A clustering-based multi-model ensemble projection of near-term precipitation changes over East China and its uncertainty

Abstract

An ensemble of 28 models from the 6th Coupled Model Intercomparison Project was used to project future changes in annual mean precipitation over East China during 2046–2065 relative to 1995–2014 under the SSP2-4.5 scenario. A precipitation increase of 0.16 mm d−1 is projected over North China by the multi-model ensemble (MME) mean. However, large model uncertainty exists over South China (SC), reducing the fidelity of the MME mean projection. Thus, a clustering-based MME probabilistic projection is presented that projects four possible SC precipitation changes in the future.

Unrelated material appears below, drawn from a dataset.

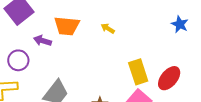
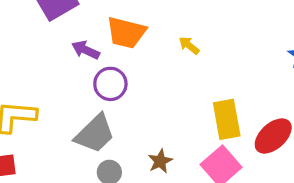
purple circle: (18, 60) -> (110, 84), moved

Precipitation increases are projected in Cluster 1, Cluster 3 and Cluster 4 for 0.51 mm d−1, 0.2 mm d−1 and 0.23 mm d−1, respectively, with occurrence probabilities of 14.3%, 35.7% and 25%, respectively. Conversely, the projected Cluster 2 precipitation decrease is 0.01 mm d−1 with an occurrence probability of 25%. The differences in precipitation change are mainly contributed by dynamic effect due to different circulation changes across clusters. During extended summer, different circulation anomalies over western North Pacific (WNP) among clusters arise from the sea surface temperature anomaly (SSTA) warming patterns over the equatorial central-eastern Pacific, which explain the different precipitation increases over SC. During extended winter, a strong zonal SSTA gradient between the South China Sea and adjacent WNP is projected in Cluster 2, stimulating a zonally vertical cell with anomalous descent over SC and resulting in markedly decreased precipitation. A similar but much weaker zonal SSTA gradient and circulation anomaly are projected in Cluster 3. Distinct meridional SSTA gradients over the WNP are projected in the rest clusters, stimulating shifted descents with a weak effect on SC precipitation.